(Records from a collection)
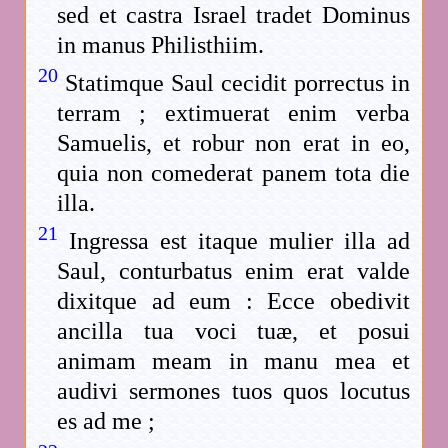
sed et castra Israel tradet Dominus
in manus Philisthiim.
20
Statimque Saul cecidit porrectus in
terram ; extimuerat enim verba
Samuelis, et robur non erat in eo,
quia non comederat panem tota die
illa.
21
Ingressa est itaque mulier illa ad
Saul, conturbatus enim erat valde
dixitque ad eum : Ecce obedivit
ancilla tua voci tuæ, et posui
animam meam in manu mea et
audivi sermones tuos quos locutus
es ad me ;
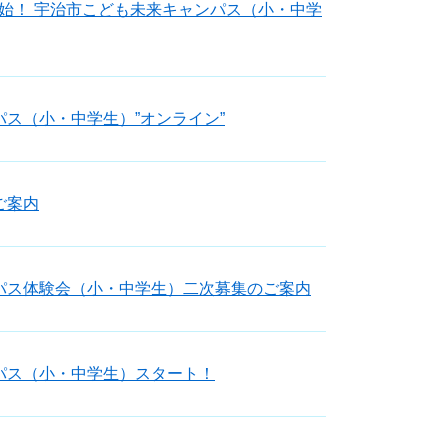
始！ 宇治市こども未来キャンパス（小・中学
ス（小・中学生）”オンライン”
ご案内
パス体験会（小・中学生）二次募集のご案内
パス（小・中学生）スタート！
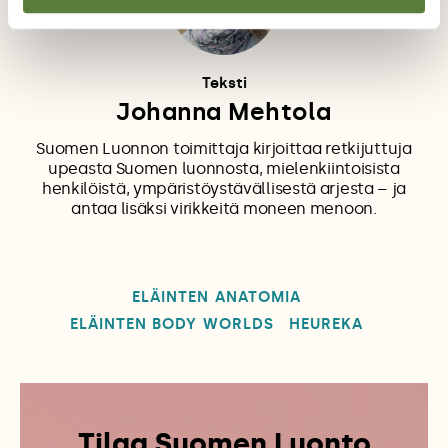
Teksti
Johanna Mehtola
Suomen Luonnon toimittaja kirjoittaa retkijuttuja
upeasta Suomen luonnosta, mielenkiintoisista
henkilöistä, ympäristöystävällisestä arjesta – ja
antaa lisäksi virikkeitä moneen menoon.
ELÄINTEN ANATOMIA
ELÄINTEN BODY WORLDS
HEUREKA
Tilaa Suomen Luonto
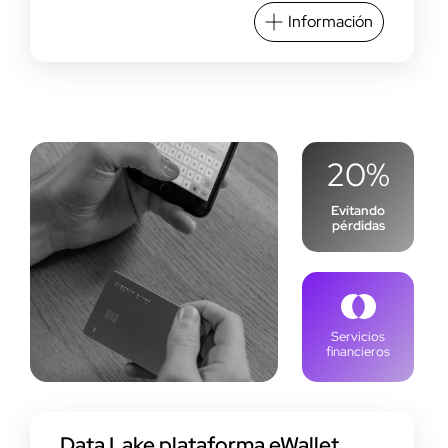
Información
20%
Evitando
pérdidas
Servicios
financieros
Data Lake plataforma eWallet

• **YOUR TASK**
Range to copy from the records above: the line containing "audivi sermones tuos quos locutus" to the line containing "upeasta Suomen luonnosta, mielenkiintoisista", both included. Output those lines exactly and only those, skipping pictures.

• **WRITTEN RESPONSE**
audivi sermones tuos quos locutus
es ad me ;
始！ 宇治市こども未来キャンパス（小・中学
ス（小・中学生）”オンライン”
ご案内
パス体験会（小・中学生）二次募集のご案内
パス（小・中学生）スタート！
Teksti
Johanna Mehtola
Suomen Luonnon toimittaja kirjoittaa retkijuttuja
upeasta Suomen luonnosta, mielenkiintoisista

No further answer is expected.